Combien y a-t-il d’attaques par rançongiciel en France ?

On ne le sait pas avec précision, nous n’avons pas fait d’étude précise à ce sujet. Statistiquement, le rançongiciel ne correspond pas à une infraction pénale précise et il recoupe parfois l’intrusion dans un système automatisé de traitement de données. Il faudrait affiner le cadre car nous avons besoin de connaître l’état de la menace.

Avez-vous quand même une idée de l’évolution du phénomène ?

L’extorsion numérique est clairement à la hausse, c’est la grande tendance en termes de cybercriminalité depuis 2013. Tout le monde est ciblé : les particuliers, les entreprises, même l’Etat. Les attaques gagnent en sophistication et en intensité. Il y a aussi une industrialisation et une professionnalisation. La criminalité informatique est une criminalité de masse : d’un simple clic on peut atteindre des millions de machines. Désormais, il n’y a plus besoin de vous mettre un couteau sous la gorge ou de kidnapper vos enfants, on s’en prend à vos données.

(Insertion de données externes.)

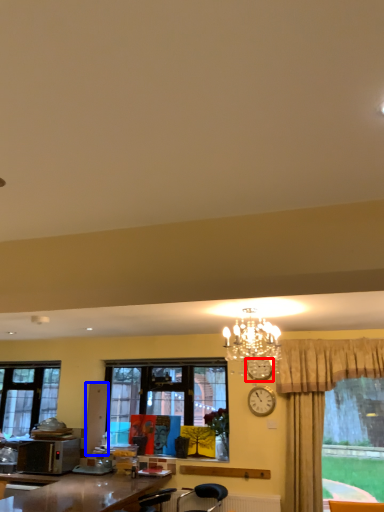 Question: Among these objects, which one is farthest to the camera, clock (highlighted by a red box) or cabinetry (highlighted by a blue box)?

Choices:
 (A) clock
 (B) cabinetry

Answer: (B) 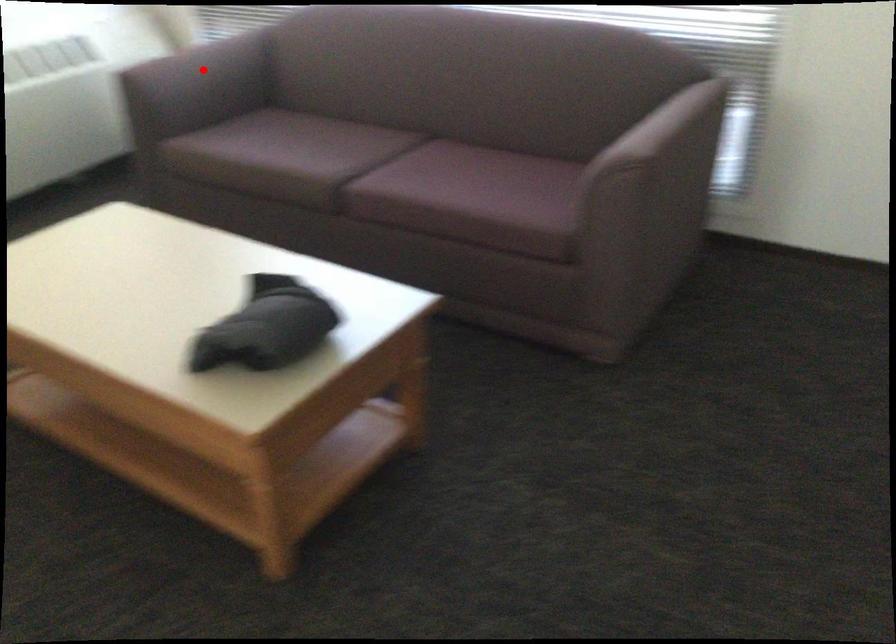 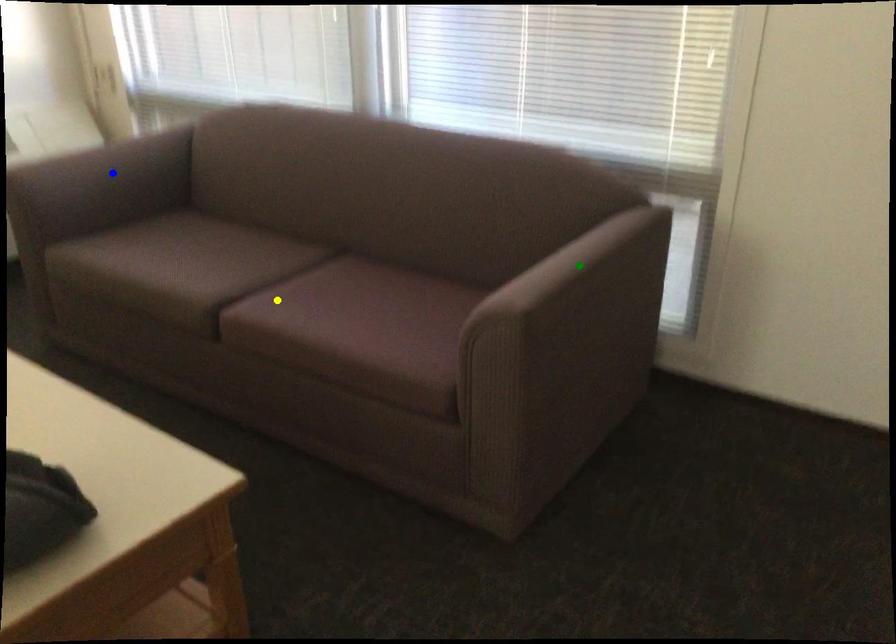 Question: I am providing you with two images of the same scene from different viewpoints. A red point is marked on the first image. You are given multiple points on the second image. Which point in image 2 represents the same 3d spot as the red point in image 1?

Choices:
 (A) blue point
 (B) yellow point
 (C) green point

Answer: (A) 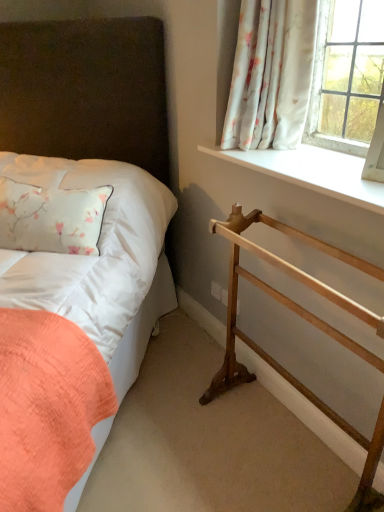 Question: Is white floral fabric at upper right in contact with wooden towel rack at lower right?

Choices:
 (A) yes
 (B) no

Answer: (B)

Question: Are white floral fabric at upper right and wooden towel rack at lower right located far from each other?

Choices:
 (A) no
 (B) yes

Answer: (A)

Question: Would you say white floral fabric at upper right is outside wooden towel rack at lower right?

Choices:
 (A) yes
 (B) no

Answer: (A)

Question: From the image's perspective, would you say white floral fabric at upper right is shown under wooden towel rack at lower right?

Choices:
 (A) no
 (B) yes

Answer: (A)

Question: Considering the relative sizes of white floral fabric at upper right and wooden towel rack at lower right in the image provided, is white floral fabric at upper right thinner than wooden towel rack at lower right?

Choices:
 (A) no
 (B) yes

Answer: (B)

Question: Is white floral fabric at upper right oriented away from wooden towel rack at lower right?

Choices:
 (A) no
 (B) yes

Answer: (A)

Question: From a real-world perspective, is matte white bed at left positioned under white smooth window sill at upper right based on gravity?

Choices:
 (A) yes
 (B) no

Answer: (A)

Question: Is matte white bed at left at the right side of white smooth window sill at upper right?

Choices:
 (A) yes
 (B) no

Answer: (B)

Question: Is white smooth window sill at upper right surrounded by matte white bed at left?

Choices:
 (A) no
 (B) yes

Answer: (A)

Question: Can you confirm if matte white bed at left is thinner than white smooth window sill at upper right?

Choices:
 (A) no
 (B) yes

Answer: (A)

Question: Is matte white bed at left taller than white smooth window sill at upper right?

Choices:
 (A) yes
 (B) no

Answer: (A)

Question: From a real-world perspective, is matte white bed at left positioned over white smooth window sill at upper right based on gravity?

Choices:
 (A) no
 (B) yes

Answer: (A)

Question: Does white smooth window sill at upper right have a larger size compared to white satin pillow at left?

Choices:
 (A) yes
 (B) no

Answer: (B) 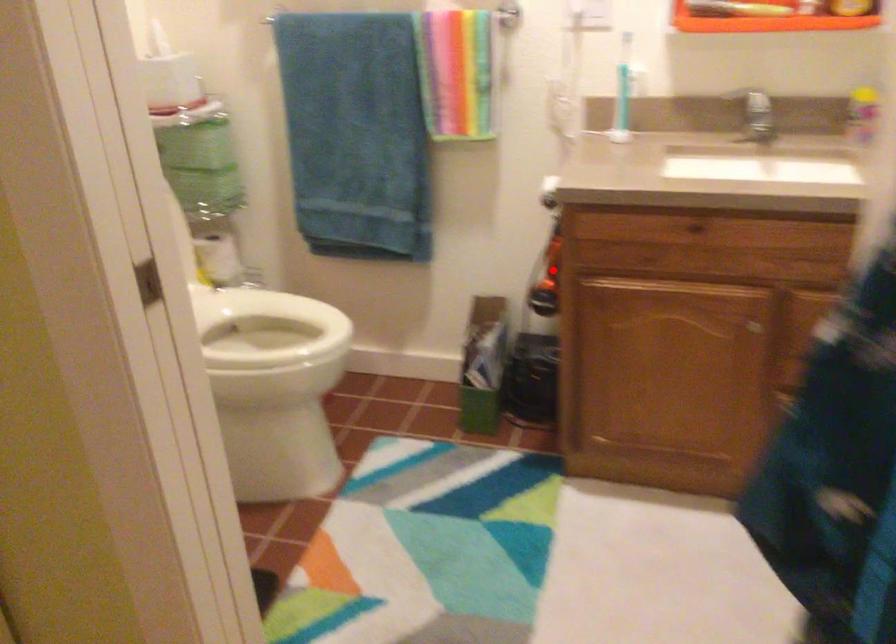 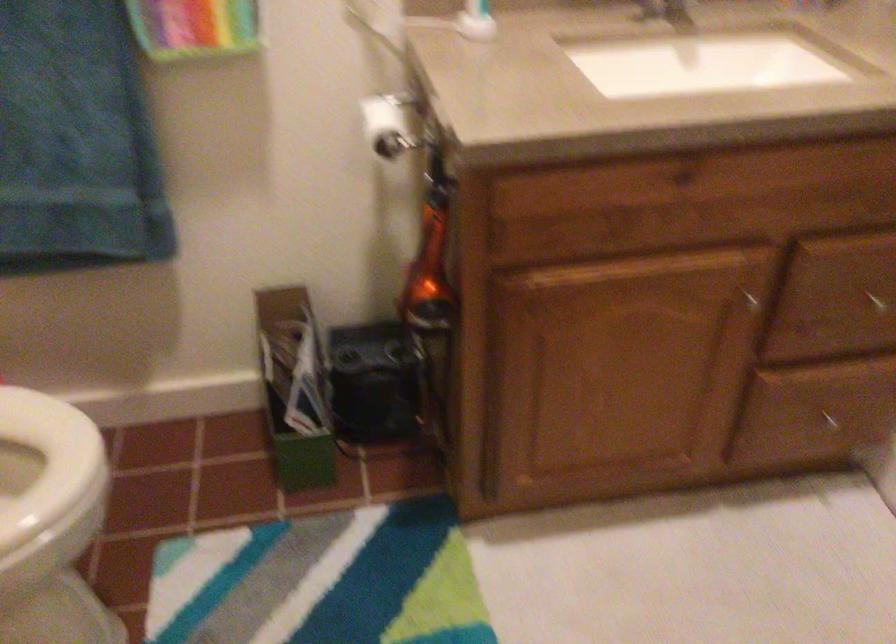 Find the pixel in the second image that matches the highlighted location in the first image.

(429, 267) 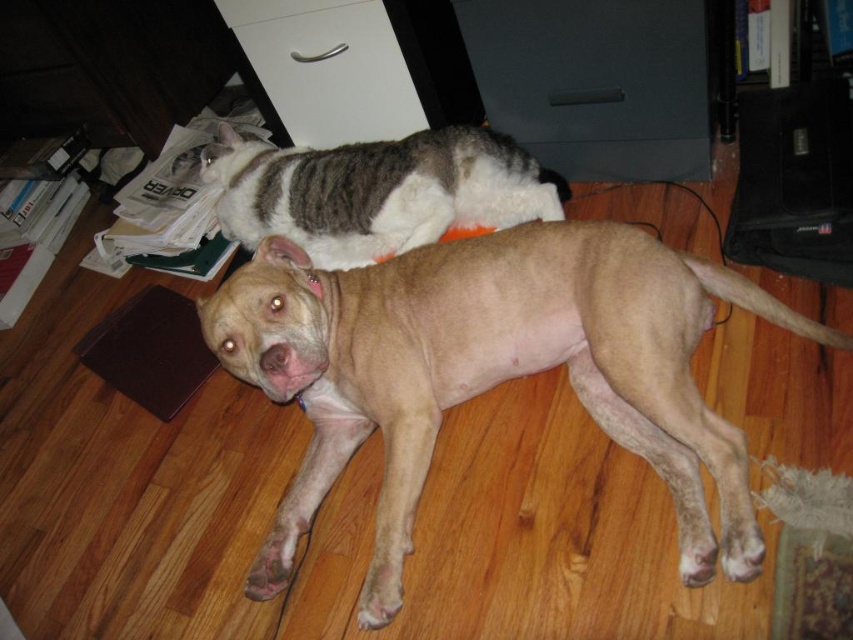 Question: Which point is closer to the camera?

Choices:
 (A) (323, 1)
 (B) (602, 262)
 (C) (334, 214)

Answer: (B)

Question: Is light brown smooth dog at center to the right of striped fur cat at upper center from the viewer's perspective?

Choices:
 (A) yes
 (B) no

Answer: (A)

Question: Which object is farther from the camera taking this photo?

Choices:
 (A) striped fur cat at upper center
 (B) white matte drawer at upper center

Answer: (B)

Question: Can you confirm if light brown smooth dog at center is positioned to the left of striped fur cat at upper center?

Choices:
 (A) yes
 (B) no

Answer: (B)

Question: Which is nearer to the white matte drawer at upper center?

Choices:
 (A) light brown smooth dog at center
 (B) striped fur cat at upper center

Answer: (B)

Question: Is light brown smooth dog at center closer to camera compared to striped fur cat at upper center?

Choices:
 (A) no
 (B) yes

Answer: (B) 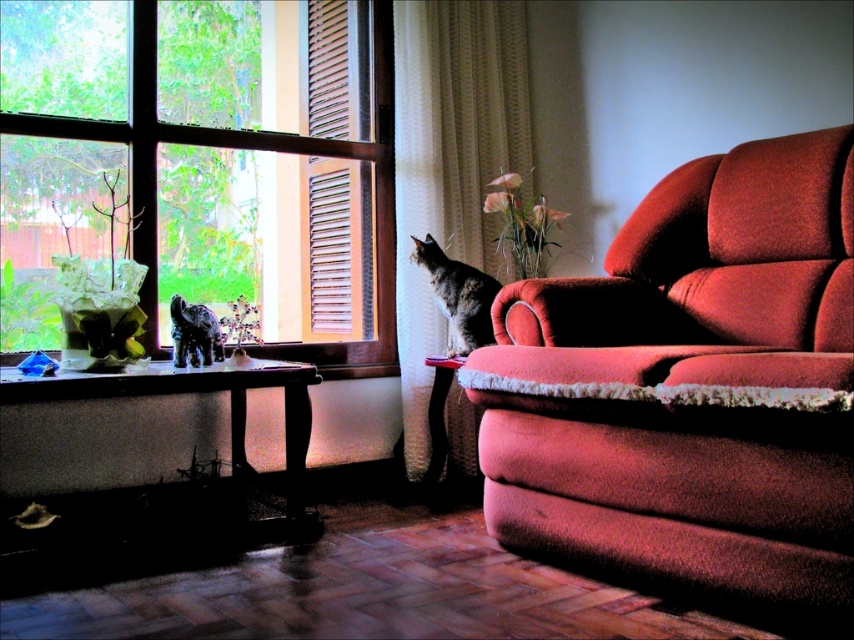 Can you confirm if wooden frame window at left is bigger than tabby fur cat at center?

Indeed, wooden frame window at left has a larger size compared to tabby fur cat at center.

Between wooden frame window at left and tabby fur cat at center, which one has more height?

Standing taller between the two is wooden frame window at left.

Image resolution: width=854 pixels, height=640 pixels. Find the location of `wooden frame window at left`. wooden frame window at left is located at coordinates (250, 148).

Find the location of a particular element. wooden frame window at left is located at coordinates (250, 148).

Is white textured curtain at center positioned behind wooden table at lower left?

Yes, it is.

Is white textured curtain at center above wooden table at lower left?

Correct, white textured curtain at center is located above wooden table at lower left.

Image resolution: width=854 pixels, height=640 pixels. What are the coordinates of `white textured curtain at center` in the screenshot? It's located at (449, 164).

Is point (430, 170) closer to camera compared to point (411, 259)?

No, (430, 170) is further to viewer.

Where is `white textured curtain at center`? white textured curtain at center is located at coordinates (449, 164). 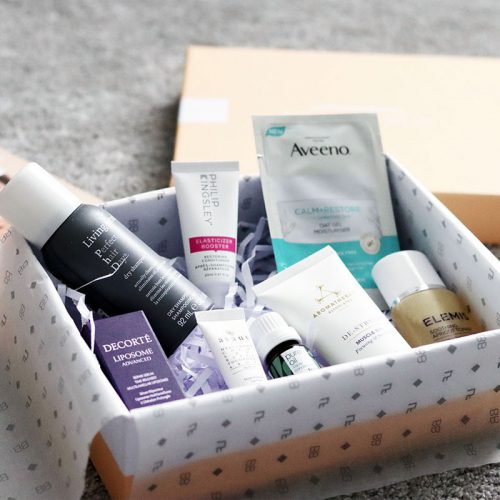 Identify the location of liquid foundation glass bottle in bottom right corner of gift box. This screenshot has width=500, height=500. 438,319, 416,280. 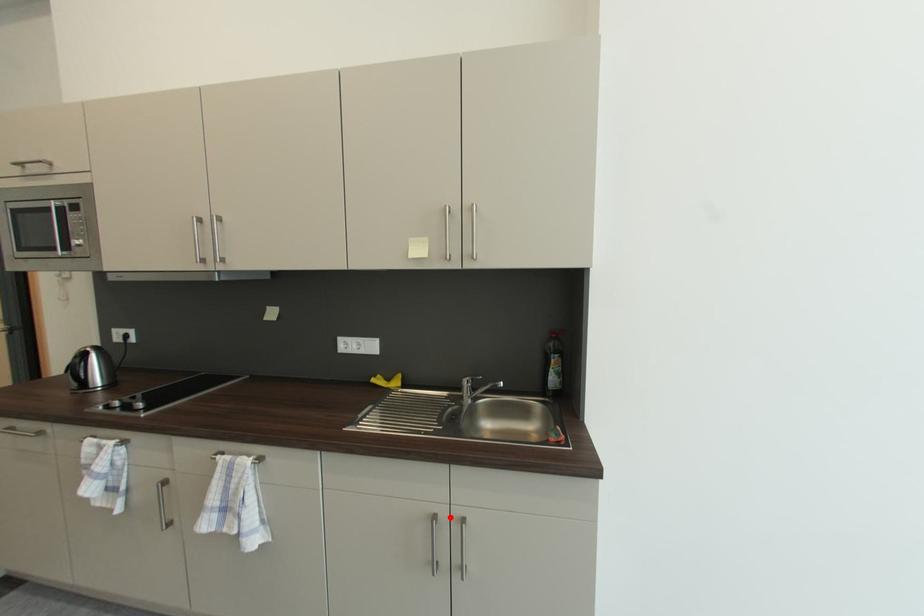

Les victimes ont-elles le réflexe de porter plainte ?

Certaines victimes paient sans porter plainte. Ce calcul est fait par les entreprises qui estiment que c’est plus pratique de payer la rançon – dont le montant n’est pas toujours très élevé, de l’ordre de quelques bitcoins ou dizaines de bitcoins – et qu’en portant plainte, elles terniront leur image et ne récupéreront pas nécessairement leurs données. Elles pensent aussi que payer la rançon coûtera moins cher que de payer une entreprise pour nettoyer leurs réseaux informatiques et installer des protections plus solides. C’est une vision de court terme. Nous recommandons de ne pas payer la rançon afin de ne pas alimenter le système. Si l’on arrête de payer les rançons, les criminels y réfléchiront à deux fois. C’est la même doctrine qu’en matière de criminalité organisée.

Qu’est-ce qui pousse à porter plainte ?

Chaque cas est unique mais généralement, c’est parce que c’est la politique de l’entreprise ou parce que le montant de la rançon est trop élevé.

Qui sont les victimes ?

Il s’agit beaucoup de petites et moyennes entreprises, par exemple des cabinets de notaires, d’avocats, d’architectes, qui ont des failles dans leur système informatique, qui n’ont pas fait les investissements nécessaires ou ne connaissent pas forcément le sujet. Les cybercriminels vont toujours profiter des systèmes informatiques vulnérables.

Quel est votre rôle dans la lutte contre les rançongiciels ?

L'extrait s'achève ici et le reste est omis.